While W3C standardization discussions tend to focus on the design of features, web developers and site owners are more directly involved in asking users for permission on the Web sites they develop, author or control. This is surely a non-exhaustive list, but these may be good principles to keep in mind.

  • Ask for permission in context and just in time.
  • Progressive enhancement: ask for only the permission you need and prepare to gracefully handle cases where a capability is not available.
  • Explain the implications of a permission before prompting the user, in a way that is accessible and localized. Who is asking, what are you asking for, why do you need it?

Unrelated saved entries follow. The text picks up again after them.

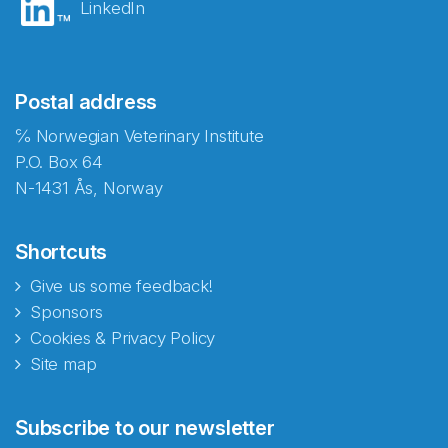
LinkedIn
Postal address
℅ Norwegian Veterinary Institute
P.O. Box 64
N-1431 Ås, Norway
Shortcuts
Give us some feedback!
Sponsors
Cookies & Privacy Policy
Site map
Abonnér på nyhetsbrevene
Subscribe to our newsletter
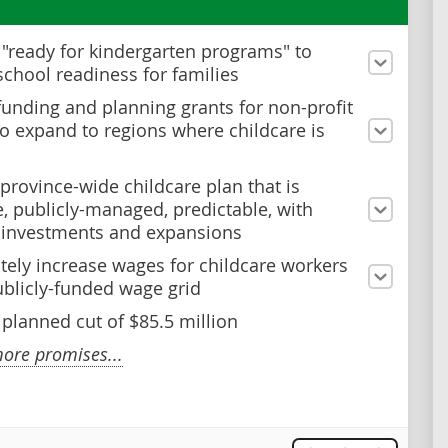
n "ready for kindergarten programs" to
school readiness for families
funding and planning grants for non-profit
to expand to regions where childcare is
 province-wide childcare plan that is
e, publicly-managed, predictable, with
 investments and expansions
ely increase wages for childcare workers
ublicly-funded wage grid
 planned cut of $85.5 million
ore promises...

  • Users can and will change their minds. Don't assume that a permission granted once guarantees permanent access; nor that a permission refused means a user will never choose to accept some functionality. Set expiration of permissions to a reasonable duration, so that users are reminded and have a chance to renew or change their stated preferences.

Are there additional questions you ask when considering a new permission? Or changes to these questions? There's a repo for the adding permissions guide where issues and pull requests would be welcome, and there's interest in integrating some or all of these questions into the more exhaustive security and privacy questionnaire that the TAG and PING use and maintain.